Ce ne serait pas méconnaître Thugut que de lui attribuer ce dessein ; mais ce serait, paraît-il, le calomnier, car on n’a point de preuves. Tout indique, au contraire, que cet état d’esprit régnait autour de l’archiduc Charles. Ce prince fut pris d’une crise de la maladie nerveuse à laquelle il était sujet ; elle le força à abandonner, du 14 au 25 avril, l’exercice du commandement. Le général Schmidt le suppléa.

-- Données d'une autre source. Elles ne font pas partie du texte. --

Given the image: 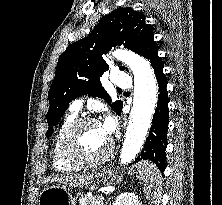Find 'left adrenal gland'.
Masks as SVG:
<instances>
[{
    "mask_svg": "<svg viewBox=\"0 0 222 205\" xmlns=\"http://www.w3.org/2000/svg\"><path fill=\"white\" fill-rule=\"evenodd\" d=\"M110 198H108L107 203L109 202Z\"/></svg>",
    "mask_w": 222,
    "mask_h": 205,
    "instance_id": "a2214340",
    "label": "left adrenal gland"
}]
</instances>
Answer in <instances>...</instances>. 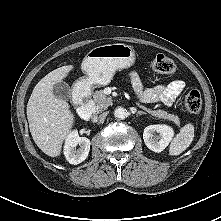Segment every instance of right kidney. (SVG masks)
Instances as JSON below:
<instances>
[{
  "mask_svg": "<svg viewBox=\"0 0 221 221\" xmlns=\"http://www.w3.org/2000/svg\"><path fill=\"white\" fill-rule=\"evenodd\" d=\"M90 140L86 137H80L76 130L70 132L66 137L64 146V155L70 164L77 165L83 162L90 151ZM79 146V148H76Z\"/></svg>",
  "mask_w": 221,
  "mask_h": 221,
  "instance_id": "ca27d5eb",
  "label": "right kidney"
}]
</instances>
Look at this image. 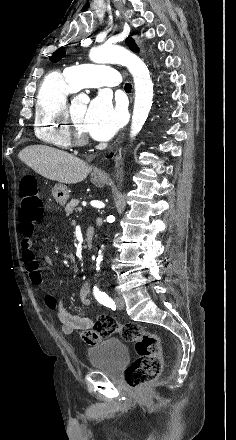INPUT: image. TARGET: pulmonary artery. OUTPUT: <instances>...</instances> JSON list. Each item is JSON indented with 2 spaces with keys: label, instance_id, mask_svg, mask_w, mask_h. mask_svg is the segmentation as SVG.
I'll return each instance as SVG.
<instances>
[{
  "label": "pulmonary artery",
  "instance_id": "obj_1",
  "mask_svg": "<svg viewBox=\"0 0 236 440\" xmlns=\"http://www.w3.org/2000/svg\"><path fill=\"white\" fill-rule=\"evenodd\" d=\"M64 75L75 90L83 87H120L121 77L117 69L108 65H73L65 69Z\"/></svg>",
  "mask_w": 236,
  "mask_h": 440
}]
</instances>
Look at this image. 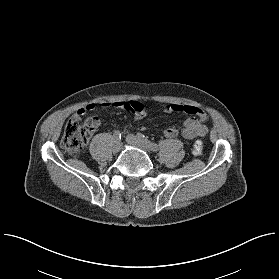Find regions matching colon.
<instances>
[{
	"instance_id": "1",
	"label": "colon",
	"mask_w": 279,
	"mask_h": 279,
	"mask_svg": "<svg viewBox=\"0 0 279 279\" xmlns=\"http://www.w3.org/2000/svg\"><path fill=\"white\" fill-rule=\"evenodd\" d=\"M124 107L126 110L134 113H140L143 109L142 104L138 101L127 102L124 104ZM99 124L100 120L96 117H89L84 122L77 118L70 117L66 121L63 129V136L61 139L62 150L73 156H79ZM202 150V141H195L192 147L193 154L199 155L202 153Z\"/></svg>"
}]
</instances>
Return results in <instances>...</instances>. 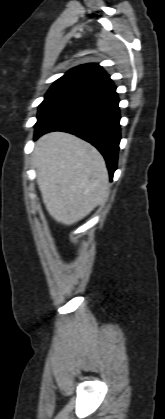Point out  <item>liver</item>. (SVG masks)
Masks as SVG:
<instances>
[{
    "label": "liver",
    "instance_id": "obj_1",
    "mask_svg": "<svg viewBox=\"0 0 165 419\" xmlns=\"http://www.w3.org/2000/svg\"><path fill=\"white\" fill-rule=\"evenodd\" d=\"M37 184L46 210L64 225H72L107 201L109 175L100 152L68 133L39 138L33 152Z\"/></svg>",
    "mask_w": 165,
    "mask_h": 419
}]
</instances>
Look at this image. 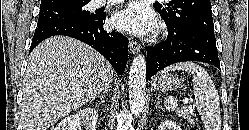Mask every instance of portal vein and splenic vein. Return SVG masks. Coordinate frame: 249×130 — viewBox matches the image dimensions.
I'll return each instance as SVG.
<instances>
[{
    "label": "portal vein and splenic vein",
    "mask_w": 249,
    "mask_h": 130,
    "mask_svg": "<svg viewBox=\"0 0 249 130\" xmlns=\"http://www.w3.org/2000/svg\"><path fill=\"white\" fill-rule=\"evenodd\" d=\"M183 103H184V104H188V103H189V100H188L187 98H184V99H183ZM191 112H192V111H191Z\"/></svg>",
    "instance_id": "1"
}]
</instances>
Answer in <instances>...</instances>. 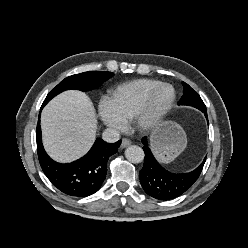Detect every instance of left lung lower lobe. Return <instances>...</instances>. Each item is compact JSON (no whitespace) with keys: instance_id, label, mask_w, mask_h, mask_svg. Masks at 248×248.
Listing matches in <instances>:
<instances>
[{"instance_id":"0a47b994","label":"left lung lower lobe","mask_w":248,"mask_h":248,"mask_svg":"<svg viewBox=\"0 0 248 248\" xmlns=\"http://www.w3.org/2000/svg\"><path fill=\"white\" fill-rule=\"evenodd\" d=\"M208 120L207 110L201 109ZM145 152L144 165L140 171V183L144 191L153 198L169 200L176 198L187 191L198 179L202 172L203 162L192 172L175 174L165 170L154 158L148 148L146 137L142 139Z\"/></svg>"}]
</instances>
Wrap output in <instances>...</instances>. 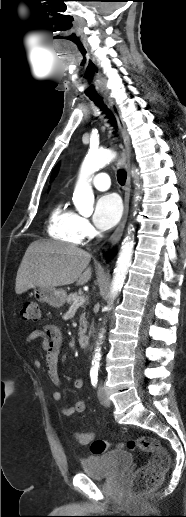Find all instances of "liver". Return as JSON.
Wrapping results in <instances>:
<instances>
[{
    "label": "liver",
    "mask_w": 186,
    "mask_h": 517,
    "mask_svg": "<svg viewBox=\"0 0 186 517\" xmlns=\"http://www.w3.org/2000/svg\"><path fill=\"white\" fill-rule=\"evenodd\" d=\"M91 254L56 241H35L29 245L17 271L15 292L34 287L84 285L92 276Z\"/></svg>",
    "instance_id": "obj_1"
}]
</instances>
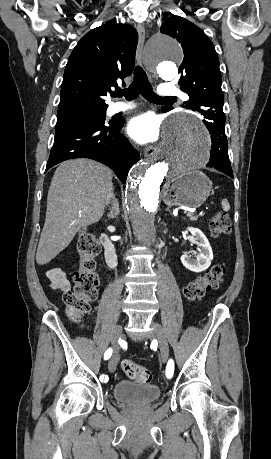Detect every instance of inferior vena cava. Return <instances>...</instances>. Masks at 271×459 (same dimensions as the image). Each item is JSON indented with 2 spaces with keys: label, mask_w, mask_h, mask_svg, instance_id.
I'll use <instances>...</instances> for the list:
<instances>
[{
  "label": "inferior vena cava",
  "mask_w": 271,
  "mask_h": 459,
  "mask_svg": "<svg viewBox=\"0 0 271 459\" xmlns=\"http://www.w3.org/2000/svg\"><path fill=\"white\" fill-rule=\"evenodd\" d=\"M113 194L111 192V194H109L108 198H112ZM109 200H107V204H108ZM115 212H119V208H116Z\"/></svg>",
  "instance_id": "inferior-vena-cava-1"
}]
</instances>
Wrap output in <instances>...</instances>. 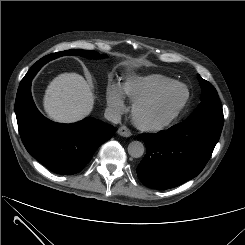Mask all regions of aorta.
I'll return each mask as SVG.
<instances>
[{
    "mask_svg": "<svg viewBox=\"0 0 245 245\" xmlns=\"http://www.w3.org/2000/svg\"><path fill=\"white\" fill-rule=\"evenodd\" d=\"M128 153L131 157L139 158L144 153V145L140 141H132L128 145Z\"/></svg>",
    "mask_w": 245,
    "mask_h": 245,
    "instance_id": "1",
    "label": "aorta"
}]
</instances>
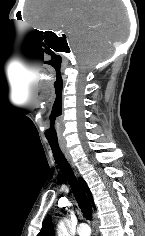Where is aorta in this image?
<instances>
[{
	"mask_svg": "<svg viewBox=\"0 0 145 236\" xmlns=\"http://www.w3.org/2000/svg\"><path fill=\"white\" fill-rule=\"evenodd\" d=\"M58 236H71L70 222L68 219H64L59 223Z\"/></svg>",
	"mask_w": 145,
	"mask_h": 236,
	"instance_id": "1",
	"label": "aorta"
}]
</instances>
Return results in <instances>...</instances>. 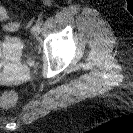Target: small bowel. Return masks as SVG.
<instances>
[{"instance_id": "1", "label": "small bowel", "mask_w": 133, "mask_h": 133, "mask_svg": "<svg viewBox=\"0 0 133 133\" xmlns=\"http://www.w3.org/2000/svg\"><path fill=\"white\" fill-rule=\"evenodd\" d=\"M5 30L7 31H13L12 29H10L7 25L4 26Z\"/></svg>"}]
</instances>
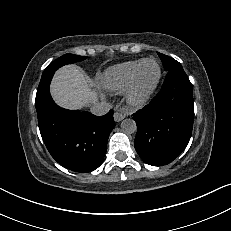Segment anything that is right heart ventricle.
Segmentation results:
<instances>
[{
  "label": "right heart ventricle",
  "mask_w": 231,
  "mask_h": 231,
  "mask_svg": "<svg viewBox=\"0 0 231 231\" xmlns=\"http://www.w3.org/2000/svg\"><path fill=\"white\" fill-rule=\"evenodd\" d=\"M143 59L130 60L106 69L99 80V85L106 93H118L125 89L135 67Z\"/></svg>",
  "instance_id": "obj_1"
}]
</instances>
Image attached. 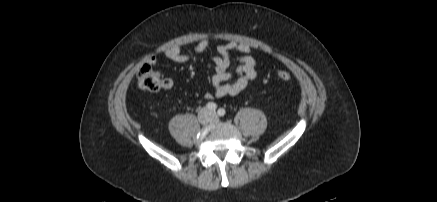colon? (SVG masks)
I'll return each instance as SVG.
<instances>
[{
	"label": "colon",
	"mask_w": 437,
	"mask_h": 202,
	"mask_svg": "<svg viewBox=\"0 0 437 202\" xmlns=\"http://www.w3.org/2000/svg\"><path fill=\"white\" fill-rule=\"evenodd\" d=\"M277 77L282 81H289L291 75L285 70L277 72ZM137 82L141 89L156 92L163 86V79L160 74L152 68L150 64H144L137 73Z\"/></svg>",
	"instance_id": "5ec220e1"
}]
</instances>
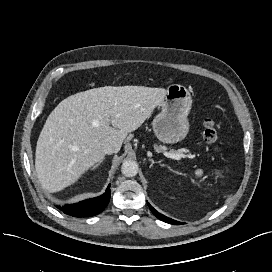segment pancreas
Masks as SVG:
<instances>
[{
    "label": "pancreas",
    "mask_w": 272,
    "mask_h": 272,
    "mask_svg": "<svg viewBox=\"0 0 272 272\" xmlns=\"http://www.w3.org/2000/svg\"><path fill=\"white\" fill-rule=\"evenodd\" d=\"M154 148L158 152H163V151H165L167 149L165 146H162V145H159V146L155 145ZM172 153H179V152L176 151V150H172Z\"/></svg>",
    "instance_id": "1"
}]
</instances>
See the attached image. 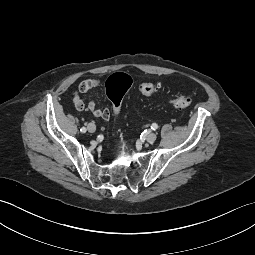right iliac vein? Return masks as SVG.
I'll return each mask as SVG.
<instances>
[{
    "label": "right iliac vein",
    "mask_w": 255,
    "mask_h": 255,
    "mask_svg": "<svg viewBox=\"0 0 255 255\" xmlns=\"http://www.w3.org/2000/svg\"><path fill=\"white\" fill-rule=\"evenodd\" d=\"M87 129L90 133H94L96 131V126L94 123H89Z\"/></svg>",
    "instance_id": "63e3f726"
}]
</instances>
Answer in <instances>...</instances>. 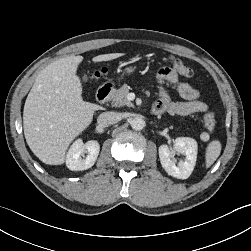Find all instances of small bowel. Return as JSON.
<instances>
[{
    "label": "small bowel",
    "mask_w": 251,
    "mask_h": 251,
    "mask_svg": "<svg viewBox=\"0 0 251 251\" xmlns=\"http://www.w3.org/2000/svg\"><path fill=\"white\" fill-rule=\"evenodd\" d=\"M159 83L158 99L153 105L154 114L168 113L174 115H190L207 110L208 106L199 100V91L187 82L179 80L178 74L169 68H163L158 72ZM174 85L179 95L184 99L181 102H172L163 88V83Z\"/></svg>",
    "instance_id": "obj_1"
}]
</instances>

Cet officier écrivit, vers le 15 avril, au lieutenant-colonel Mayer de Heldensfeld, chef d’état-major du général Kospoth, commandant de l’avant-garde, une lettre où il dénonçait, avec l’emportement de sa haine et de son mépris pour les républicains, la conduite hostile des Français, à Rastadt, leur espionnage, leurs complots avec des agens accrédités en Allemagne ; il exprima l’opinion qu’on en trouverait la preuve dans leurs papiers, le vœu qu’on s’emparât de ces papiers, qu’on arrêtât les courriers français, peut-être même les ministres. Etaient-ce des insinuations, étaient-ce des ordres ? Comme les discours de Schmidt étaient conformes à l’intérêt de l’état-major et répondaient aux passions des officiers, le colonel Mayer les interpréta, très volontiers, comme des instructions, et les transforma en mesures formelles d’exécution.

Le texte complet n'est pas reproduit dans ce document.